Can strapping on a headset that puts you in a mountain meadow induce you to visit that actual meadow on your next vacation?
The travel industry thinks so, and last week's Globe article "Can virtual reality bring real tourists to B.C.?" practically yodels "YES!" in reply.
I beg to disagree, or at least to pause in praising virtual reality (VR) as the next revolution in travel.
I say this because, the day before this article appeared, I had a demonstration of VR's astounding ability to convey the three-dimensional, 360-degree reality of, well, everything you can see now on a YouTube video, including travel videos. The demo had four parts: a Cirque du Soleil performance where I was on stage with acrobats flinging around me; a guy walking through the streets of New York; a baby one month from being born (the baby smiled at me!); and a mountaintop that the camera (and I) took off from.
They were all stunning. I was charmed, gob-smacked, instantly hooked. After 10 minutes, I felt the same way I did when I first used a mobile phone to take pictures, the first time I saw a 3D movie, the first time I'd actually been to a real mountaintop.
Part of my life involves taking friends on trips -- especially to the Rocky Mountains. So, I started thinking about the future of what I'd just experienced. My second thoughts started seconds into that process. Maybe it was because I felt slightly nauseated after taking off the headset. The demo guy told me this can happen, because the 3D, 360-degree stuff plays tricks with your eyes and sense of balance.
That aside, there are some implications from this magical new technology that may make claims of the death of printed brochures and even 3D videos greatly exaggerated. Here are a handful of reminders that every new technology comes with unintended consequences:
1. If everything's amazing, pretty soon nothing is.
Companies are placing billion-dollar bets that VR will catch on the way video itself has. But remember just a few years ago when travel videos were a novelty? Sure, a few early adopters gained a market advantage, just like B.C. plans to (they're the first government agency to use VR to market their destinations).
But now, it's only if you don't have a marketing video that people will give your destination or property a pass. I think the same will soon hold true for VR.
2. The VR of a bad hotel only amplifies the reality of a bad hotel.
Still photos can still fool us. That creaky hotel can look all dressed up and new in a retouched photo. With video, it's harder to fake grimy reality. With VR video, it's much, much harder to sweep the grunge under the rug , especially when you're standing on the rug. So, top-rate places will be proud to show themselves off in VR; others, not so much.

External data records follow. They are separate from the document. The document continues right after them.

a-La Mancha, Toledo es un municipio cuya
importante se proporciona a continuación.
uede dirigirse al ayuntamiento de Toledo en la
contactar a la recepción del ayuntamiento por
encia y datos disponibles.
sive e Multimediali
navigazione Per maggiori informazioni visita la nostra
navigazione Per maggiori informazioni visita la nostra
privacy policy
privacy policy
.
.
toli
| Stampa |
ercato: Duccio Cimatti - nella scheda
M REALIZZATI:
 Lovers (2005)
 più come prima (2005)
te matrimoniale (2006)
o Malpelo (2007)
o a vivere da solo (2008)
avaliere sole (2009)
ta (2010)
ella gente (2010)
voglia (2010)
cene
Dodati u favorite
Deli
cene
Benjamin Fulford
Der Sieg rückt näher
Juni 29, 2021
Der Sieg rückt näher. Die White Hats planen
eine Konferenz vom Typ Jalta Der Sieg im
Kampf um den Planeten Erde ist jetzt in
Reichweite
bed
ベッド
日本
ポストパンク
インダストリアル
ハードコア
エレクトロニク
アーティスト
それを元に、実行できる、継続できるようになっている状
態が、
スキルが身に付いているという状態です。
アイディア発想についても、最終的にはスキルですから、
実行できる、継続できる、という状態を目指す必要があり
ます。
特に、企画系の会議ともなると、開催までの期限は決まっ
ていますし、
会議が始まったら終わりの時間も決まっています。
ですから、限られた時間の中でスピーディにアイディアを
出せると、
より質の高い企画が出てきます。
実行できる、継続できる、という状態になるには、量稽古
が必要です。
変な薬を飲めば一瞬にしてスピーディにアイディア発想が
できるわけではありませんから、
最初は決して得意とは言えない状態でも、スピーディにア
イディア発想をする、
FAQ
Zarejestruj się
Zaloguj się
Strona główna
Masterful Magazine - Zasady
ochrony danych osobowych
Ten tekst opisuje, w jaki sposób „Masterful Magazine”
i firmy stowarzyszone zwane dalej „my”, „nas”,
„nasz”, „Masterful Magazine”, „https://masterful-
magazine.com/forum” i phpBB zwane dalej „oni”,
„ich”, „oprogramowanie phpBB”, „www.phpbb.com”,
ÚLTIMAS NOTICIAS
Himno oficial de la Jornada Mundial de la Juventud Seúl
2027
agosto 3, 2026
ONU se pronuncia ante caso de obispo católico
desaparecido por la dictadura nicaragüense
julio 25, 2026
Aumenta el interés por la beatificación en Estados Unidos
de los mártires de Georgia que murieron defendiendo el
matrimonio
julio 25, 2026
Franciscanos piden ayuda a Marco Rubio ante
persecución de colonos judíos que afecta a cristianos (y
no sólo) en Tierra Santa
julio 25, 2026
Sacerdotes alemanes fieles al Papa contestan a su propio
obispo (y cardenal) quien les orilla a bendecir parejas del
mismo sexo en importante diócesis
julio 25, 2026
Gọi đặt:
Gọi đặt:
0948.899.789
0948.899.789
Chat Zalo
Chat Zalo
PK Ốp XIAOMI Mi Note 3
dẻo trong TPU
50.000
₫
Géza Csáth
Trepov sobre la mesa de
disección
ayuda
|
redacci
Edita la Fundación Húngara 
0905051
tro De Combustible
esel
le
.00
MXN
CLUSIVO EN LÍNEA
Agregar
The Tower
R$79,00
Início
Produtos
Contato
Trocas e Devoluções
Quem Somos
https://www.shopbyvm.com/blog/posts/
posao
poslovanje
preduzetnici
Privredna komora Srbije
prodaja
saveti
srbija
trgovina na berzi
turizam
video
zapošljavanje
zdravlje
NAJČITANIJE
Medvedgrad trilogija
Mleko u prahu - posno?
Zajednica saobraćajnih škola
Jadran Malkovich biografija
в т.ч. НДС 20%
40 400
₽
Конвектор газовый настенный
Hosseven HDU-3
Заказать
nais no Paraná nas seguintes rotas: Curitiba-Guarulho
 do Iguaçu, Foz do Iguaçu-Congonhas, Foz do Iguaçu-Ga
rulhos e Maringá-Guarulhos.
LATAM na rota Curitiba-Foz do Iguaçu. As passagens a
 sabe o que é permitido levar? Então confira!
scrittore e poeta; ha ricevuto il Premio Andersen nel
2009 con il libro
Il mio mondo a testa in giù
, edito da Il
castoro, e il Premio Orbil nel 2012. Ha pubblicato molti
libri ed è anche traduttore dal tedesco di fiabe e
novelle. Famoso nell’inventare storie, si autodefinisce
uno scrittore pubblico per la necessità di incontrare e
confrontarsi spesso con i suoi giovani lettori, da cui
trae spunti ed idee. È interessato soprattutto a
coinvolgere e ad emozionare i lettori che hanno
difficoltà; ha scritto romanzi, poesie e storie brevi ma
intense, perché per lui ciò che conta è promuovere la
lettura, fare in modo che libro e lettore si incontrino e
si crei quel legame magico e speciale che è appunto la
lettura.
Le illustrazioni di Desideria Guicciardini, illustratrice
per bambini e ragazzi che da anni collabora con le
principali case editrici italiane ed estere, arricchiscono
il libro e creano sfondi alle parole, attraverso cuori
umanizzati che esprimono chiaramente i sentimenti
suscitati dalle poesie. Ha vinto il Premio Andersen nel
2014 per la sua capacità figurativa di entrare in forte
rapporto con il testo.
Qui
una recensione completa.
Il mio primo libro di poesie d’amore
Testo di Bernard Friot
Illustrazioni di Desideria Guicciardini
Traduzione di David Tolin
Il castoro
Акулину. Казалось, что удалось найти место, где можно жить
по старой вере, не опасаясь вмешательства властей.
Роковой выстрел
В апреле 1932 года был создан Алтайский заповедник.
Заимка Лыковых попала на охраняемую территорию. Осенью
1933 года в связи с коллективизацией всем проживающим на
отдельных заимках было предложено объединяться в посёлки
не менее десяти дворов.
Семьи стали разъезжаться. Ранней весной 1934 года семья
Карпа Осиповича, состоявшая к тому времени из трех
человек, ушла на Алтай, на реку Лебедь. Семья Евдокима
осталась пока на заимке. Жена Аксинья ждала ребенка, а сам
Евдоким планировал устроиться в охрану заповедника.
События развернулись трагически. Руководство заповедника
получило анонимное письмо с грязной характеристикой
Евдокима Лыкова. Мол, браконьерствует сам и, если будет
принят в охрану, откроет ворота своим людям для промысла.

3. VR is incredibly expensive to produce.
Sure, that cost will fall dramatically in the next few years. But not so much that it won't create a class system with the rich destinations and marketers "going VR" and the poor ones not.
4. Pretty soon, it won't be enough for just you to be immersed in the video.
Your family and friends (or at least their avatars) will need to be in the same totally immersive picture. And that won't cost peanuts.
5. Isn't travel supposed to be about making discoveries?
You know, about the world and yourself? I suspect being able to preview every nanosecond of your incredible experience on that mountaintop will diminish the thrill of actually standing there. As the saying goes: "Adventure is not in the guidebook, and beauty is not on the map."
Nor will reality succumb easily to virtual reality.